Even in the area of health, Mr. Bush is indifferent. The
International Covenant on Economic, Social and Cultural Rights, which
130 countries have signed, has not received Mr. Bush's willingness to
send it to the Senate for ratification. What is objectionable about the
Covenant is that it has a "right to health" within its terms, along with
steps to attain this right to health incumbent on signatory nations.
The U.S. is the only western democracy without universal health care.
Perhaps no other area of American law has aroused more anger,
pre-9/11 -- in Mr. Bush's mind than the American civil justice system
which enables wrongfully injured children and adults to sue, among other
parties,the President's corporate friends when they sell dangerous or
defective products.
As Governor of Texas and as President, Bush has wanted to limit
corporate compensation for unlimited injuries, take away the authority
of the states and put it in Washington, D.C. and federally tie the hands
of state judges and juries who are the only ones who hear and see the
evidence in trials. Note, however, none of his so-called "tort reforms"
would take away the right of corporations to sue people or other companies.
It is the daily behavior of this one-track President that is
irritating even the usually compliant White House press corp. Day after
day, his repetitively belligerent sound bites and his unrevealed
"intelligence" declarations about Iraq have been wearing thin. A Los
Angeles Times poll on December 17th found that seventy two percent of
respondents, including sixty percent of Republicans, "said the President
has not provided enough evidence to justify starting a war with Iraq."
On October 11th, the Washington Post reported that the former
military commander for the Middle East, retired Marine Gen. Anthony C,
Zinni, is opposed "to a U.S.-led invasion of Iraq." Zinni believes Iraq
is already contained and that the U.S. has other priorities in the
Middle East. Adding that General Zinni is "widely respected in the U.S.
Military," the Post concludes its report by saying that a retired
three-star General said that Zinni's concerns "are widely shared by many
in the leadership of the military but aren't universal."
There are few doubts, however, among the covey of "chicken hawks"
surrounding Mr. Bush. These men, including Vice President Dick Cheney,
supported the Vietnam War in the Sixties but wanted other Americans to
do the fighting.
There is not much time before Mr. Bush declares a war with
scenarios far more costly, harmful and devastating then the "cake-walk"
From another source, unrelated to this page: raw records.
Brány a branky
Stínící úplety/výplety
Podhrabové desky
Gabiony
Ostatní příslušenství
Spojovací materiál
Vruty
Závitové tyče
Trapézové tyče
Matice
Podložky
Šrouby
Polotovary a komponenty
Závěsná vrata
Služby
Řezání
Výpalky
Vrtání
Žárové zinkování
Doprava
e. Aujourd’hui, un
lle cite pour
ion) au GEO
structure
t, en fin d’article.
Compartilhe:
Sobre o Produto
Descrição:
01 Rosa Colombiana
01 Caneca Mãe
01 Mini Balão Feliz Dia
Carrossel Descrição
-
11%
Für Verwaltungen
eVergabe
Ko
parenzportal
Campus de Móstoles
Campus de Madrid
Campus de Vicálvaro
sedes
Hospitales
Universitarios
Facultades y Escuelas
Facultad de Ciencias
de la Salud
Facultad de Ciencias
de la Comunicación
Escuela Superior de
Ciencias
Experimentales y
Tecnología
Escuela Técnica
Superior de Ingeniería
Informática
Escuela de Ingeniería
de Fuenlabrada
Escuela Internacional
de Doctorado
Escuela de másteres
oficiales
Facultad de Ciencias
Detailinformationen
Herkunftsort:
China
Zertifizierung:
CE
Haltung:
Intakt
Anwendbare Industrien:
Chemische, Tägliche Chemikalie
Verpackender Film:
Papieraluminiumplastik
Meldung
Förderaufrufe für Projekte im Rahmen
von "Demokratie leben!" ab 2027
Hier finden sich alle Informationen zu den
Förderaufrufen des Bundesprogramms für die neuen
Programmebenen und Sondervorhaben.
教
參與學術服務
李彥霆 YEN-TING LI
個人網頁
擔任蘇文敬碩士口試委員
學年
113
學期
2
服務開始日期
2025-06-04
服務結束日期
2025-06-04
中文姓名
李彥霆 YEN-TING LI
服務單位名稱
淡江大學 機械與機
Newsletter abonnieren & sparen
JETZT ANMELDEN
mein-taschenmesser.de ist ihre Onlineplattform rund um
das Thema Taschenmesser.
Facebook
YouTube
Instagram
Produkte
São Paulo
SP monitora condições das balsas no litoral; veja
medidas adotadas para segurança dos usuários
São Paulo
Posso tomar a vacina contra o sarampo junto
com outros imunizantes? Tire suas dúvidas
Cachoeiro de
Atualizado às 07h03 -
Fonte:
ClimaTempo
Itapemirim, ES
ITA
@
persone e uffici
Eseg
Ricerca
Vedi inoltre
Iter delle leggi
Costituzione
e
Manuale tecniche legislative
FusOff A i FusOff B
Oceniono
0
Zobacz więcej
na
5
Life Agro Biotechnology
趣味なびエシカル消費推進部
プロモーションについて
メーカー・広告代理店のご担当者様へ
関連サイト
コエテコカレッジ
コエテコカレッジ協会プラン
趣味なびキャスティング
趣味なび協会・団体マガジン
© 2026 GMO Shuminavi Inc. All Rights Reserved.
scenario that is the premise of Mr. Bush's airborne electronic posse.
It could be a war fraught with severe longer term "blowback" impacts on
the U.S. and one that could seriously affect the economy, as Yale
Professor Nordhaus warned recently in the New York Review of Books.
It is testimony to the inherent sense of the American people that,
even in the midst of the Bush propaganda barrage, when asked if they
would support a U.S. unilateral invasion, with large civilian
casualities in Iraq, and significant casualties among our military
personnel, a large majority says no.
More Americans are wondering why Bush wants peaceful dialogue with a
North Korea that has more advanced arms, yet seeks war with a contained,
weakened and surrounded Iraq? But then, when decisions are made in the
gut, such inconsistencies can bound.